In these questions, a statement of assertion followed by a statement of reason is given. Choose the correct answer out of the following choices.

  1. Assertion and reason both are correct statements and reason is correct explanation for  assertion
  2. Assertion and reason both are correct statements but reason is not correct explanation for assertion
  3. Assertion is correct statement but reason is wrong statement
  4.  Assertion is wrong statement but reason is correct statement
  1. Assertion: Binary compounds such as CrCl3, have a primary valence of 3.
    Reason: Coordinate compound metals show only one type of linkage that is primary linkage.
  2. Assertion: CoCl3(NH3)3 is a coordination entity in which the cobalt ion is surrounded by three ammonia molecules and three chloride ion.
    Reason: The central atom/ion in the coordination entities: [NiCl2(H2O)4] is Ni2+.
  3. Assertion: H2NCH2CH2NH2 (ethane-1,2-diamine) ligand is said to be didentate.
    Reason: Didentate ligands are bind through two donor atoms.
  4. Assertion: The complex ions, [PtCl6]2- the coordination number of Pt is 4.
    Reason: Ligand which can ligate through two different atoms is called ambidentate ligand.
  5. Assertion: EDTA can bind through two nitrogen and four oxygen atoms to a central metal ion.
    Reason: The number of ligating groups attach to an atom is called the denticity of the ligand.

Answer Key:

  1. (c) Assertion is correct statement but reason is wrong statement
  2. (b) Assertion and reason both are correct statements but reason is not correct explanation for assertion
  3. (a) Assertion and reason both are correct statements and reason is correct explanation for assertion
  4. (d) Assertion is wrong statement but reason is correct statement
  5. (b) Assertion and reason both are correct statements but reason is not correct explanation for assertion

Question-5

Read the passage given below and answer any four out of the following questions:
Nitrogen differs from the rest of the members of group 15 due to its smaller size, high electronegativity, high ionisation enthalpy, and non-availability of d orbitals.
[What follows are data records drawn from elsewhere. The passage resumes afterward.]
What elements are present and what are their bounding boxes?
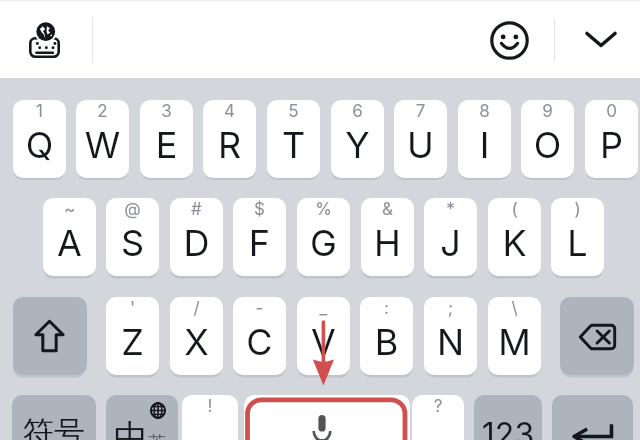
button[interactable]: Enter (552, 395, 633, 440)
staticText: / (170, 298, 223, 319)
button[interactable]: Hide keyboard (576, 14, 626, 64)
staticText: W (76, 123, 129, 167)
button[interactable]: 1 (13, 100, 66, 178)
button[interactable]: 2 (76, 100, 129, 178)
staticText: ! (182, 396, 238, 417)
staticText: ? (412, 396, 464, 417)
button[interactable]: Backspace (560, 297, 634, 375)
staticText: H (361, 221, 414, 265)
staticText: \ (488, 298, 541, 319)
button[interactable]: - (233, 297, 286, 375)
staticText: 7 (394, 101, 447, 122)
staticText: S (106, 221, 159, 265)
button[interactable]: Switch Chinese English (106, 395, 178, 440)
staticText: I (458, 123, 511, 167)
button[interactable]: # (170, 198, 223, 276)
staticText: $ (233, 199, 286, 220)
staticText: T (267, 123, 320, 167)
staticText: ) (551, 199, 604, 220)
button[interactable]: 8 (458, 100, 511, 178)
staticText: ( (488, 199, 541, 220)
staticText: Q (13, 123, 66, 167)
staticText: V (297, 320, 350, 364)
button[interactable]: \ (488, 297, 541, 375)
staticText: ; (424, 298, 477, 319)
staticText: K (488, 221, 541, 265)
button[interactable]: $ (233, 198, 286, 276)
button[interactable]: 7 (394, 100, 447, 178)
staticText: @ (106, 199, 159, 220)
staticText: 中 (114, 416, 148, 440)
staticText: E (140, 123, 193, 167)
button[interactable]: Emoji (484, 15, 534, 65)
button[interactable]: Numbers (474, 395, 542, 440)
staticText: 1 (13, 101, 66, 122)
staticText: 0 (585, 101, 638, 122)
staticText: N (424, 320, 477, 364)
button[interactable]: Change input language (17, 10, 71, 68)
button[interactable]: 4 (203, 100, 256, 178)
staticText: L (551, 221, 604, 265)
button[interactable]: % (297, 198, 350, 276)
button[interactable]: ) (551, 198, 604, 276)
button[interactable]: ! (182, 395, 238, 440)
staticText: G (297, 221, 350, 265)
staticText: 4 (203, 101, 256, 122)
staticText: U (394, 123, 447, 167)
staticText: P (585, 123, 638, 167)
staticText: O (521, 123, 574, 167)
staticText: R (203, 123, 256, 167)
staticText: - (233, 298, 286, 319)
staticText: J (424, 221, 477, 265)
staticText: % (297, 199, 350, 220)
button[interactable]: Space and voice input (244, 395, 410, 440)
button[interactable]: & (361, 198, 414, 276)
staticText: ' (106, 298, 159, 319)
staticText: B (360, 320, 413, 364)
button[interactable]: * (424, 198, 477, 276)
button[interactable]: _ (297, 297, 350, 375)
button[interactable]: ' (106, 297, 159, 375)
button[interactable]: 0 (585, 100, 638, 178)
staticText: 3 (140, 101, 193, 122)
staticText: & (361, 199, 414, 220)
staticText: M (488, 320, 541, 364)
staticText: : (360, 298, 413, 319)
staticText: _ (297, 298, 350, 319)
button[interactable]: / (170, 297, 223, 375)
button[interactable]: Shift (13, 297, 87, 375)
button[interactable]: : (360, 297, 413, 375)
staticText: 8 (458, 101, 511, 122)
staticText: F (233, 221, 286, 265)
button[interactable]: ; (424, 297, 477, 375)
staticText: 9 (521, 101, 574, 122)
staticText: C (233, 320, 286, 364)
button[interactable]: 6 (331, 100, 384, 178)
staticText: ~ (43, 199, 96, 220)
button[interactable]: ~ (43, 198, 96, 276)
staticText: 英 (148, 432, 166, 440)
button[interactable]: @ (106, 198, 159, 276)
button[interactable]: 5 (267, 100, 320, 178)
staticText: 5 (267, 101, 320, 122)
staticText: * (424, 199, 477, 220)
staticText: 6 (331, 101, 384, 122)
staticText: 2 (76, 101, 129, 122)
button[interactable]: ( (488, 198, 541, 276)
button[interactable]: Symbols (12, 395, 96, 440)
staticText: 符号 (12, 413, 96, 440)
staticText: Y (331, 123, 384, 167)
button[interactable]: 9 (521, 100, 574, 178)
button[interactable]: ? (412, 395, 464, 440)
staticText: A (43, 221, 96, 265)
button[interactable]: 3 (140, 100, 193, 178)
staticText: X (170, 320, 223, 364)
staticText: # (170, 199, 223, 220)
staticText: 123 (474, 415, 542, 440)
staticText: Z (106, 320, 159, 364)
staticText: D (170, 221, 223, 265)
Nitrogen has a unique ability to form pπ-pπ multiple bonds with itself. Nitrogen exists as a diatomic molecule with a triple bond one s and two p between the two atoms. Phosphorus, arsenic and antimony from single bonds as P–P, As–As and Sb–Sb while bismuth forms metallic bonds in an elemental state. Dinitrogen is produced commercially by the liquefaction and fractional distillation of air. Liquid dinitrogen (b.p. 77.2 K) distils out first leaving behind liquid oxygen (b.p. 90 K). In the laboratory, dinitrogen is prepared by treating an aqueous solution of ammonium chloride with sodium nitrite. Dinitrogen is a colourless, odourless, tasteless and non-toxic gas. It has two stable isotopes 14N and 15N. It has very low solubility in water. The main use of dinitrogen is in the manufacture of ammonia and other industrial chemicals containing nitrogen.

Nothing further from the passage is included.